Task description =>
In the entries below, repeat only the lines between those holding "Tuning Your Social Security Benefit" and "30W, 45W, and 60W USB-C adapters.", inclusive. Leave pictures out.
--- Records provided Enclosed Below ---
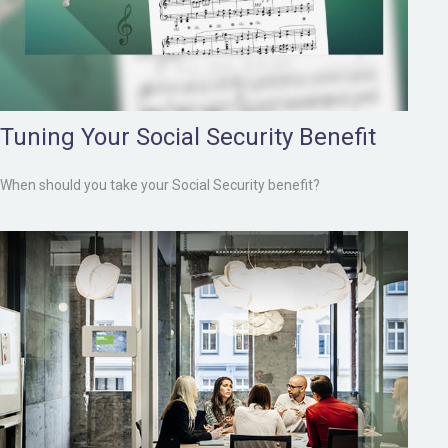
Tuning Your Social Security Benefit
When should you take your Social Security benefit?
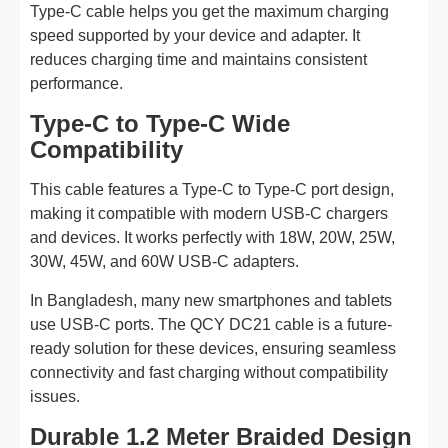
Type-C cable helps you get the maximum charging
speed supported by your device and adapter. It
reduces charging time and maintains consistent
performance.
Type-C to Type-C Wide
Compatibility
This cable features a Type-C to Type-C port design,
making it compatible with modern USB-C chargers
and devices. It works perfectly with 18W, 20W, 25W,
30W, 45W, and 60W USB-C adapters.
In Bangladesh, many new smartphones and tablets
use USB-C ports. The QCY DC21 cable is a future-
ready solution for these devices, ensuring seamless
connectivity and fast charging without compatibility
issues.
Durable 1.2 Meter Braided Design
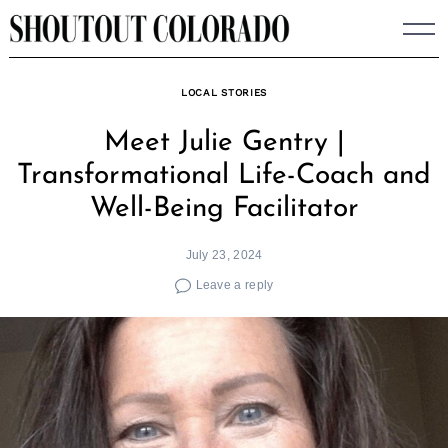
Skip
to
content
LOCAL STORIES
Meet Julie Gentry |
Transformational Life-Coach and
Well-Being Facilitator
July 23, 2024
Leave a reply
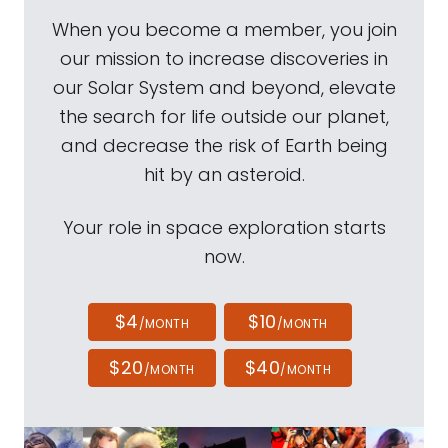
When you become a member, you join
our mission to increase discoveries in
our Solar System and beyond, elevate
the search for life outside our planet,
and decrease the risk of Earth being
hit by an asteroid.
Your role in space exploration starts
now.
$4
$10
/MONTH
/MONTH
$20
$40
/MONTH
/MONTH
--- End of Enclosed Records provided ---
--- Records provided Enclosed Below ---
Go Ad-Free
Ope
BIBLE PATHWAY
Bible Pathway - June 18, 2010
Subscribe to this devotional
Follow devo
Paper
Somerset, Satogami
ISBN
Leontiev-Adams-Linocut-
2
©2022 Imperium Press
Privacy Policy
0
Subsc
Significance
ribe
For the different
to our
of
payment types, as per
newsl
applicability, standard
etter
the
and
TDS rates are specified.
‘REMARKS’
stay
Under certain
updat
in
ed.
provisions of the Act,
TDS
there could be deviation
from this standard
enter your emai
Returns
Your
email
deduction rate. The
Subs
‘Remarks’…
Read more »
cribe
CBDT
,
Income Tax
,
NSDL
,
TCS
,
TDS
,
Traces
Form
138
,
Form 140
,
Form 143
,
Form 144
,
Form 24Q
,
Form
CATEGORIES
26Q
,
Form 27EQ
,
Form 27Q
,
--- End of Enclosed Records provided ---
Response box =>
Tuning Your Social Security Benefit
When should you take your Social Security benefit?
Type-C cable helps you get the maximum charging
speed supported by your device and adapter. It
reduces charging time and maintains consistent
performance.
Type-C to Type-C Wide
Compatibility
This cable features a Type-C to Type-C port design,
making it compatible with modern USB-C chargers
and devices. It works perfectly with 18W, 20W, 25W,
30W, 45W, and 60W USB-C adapters.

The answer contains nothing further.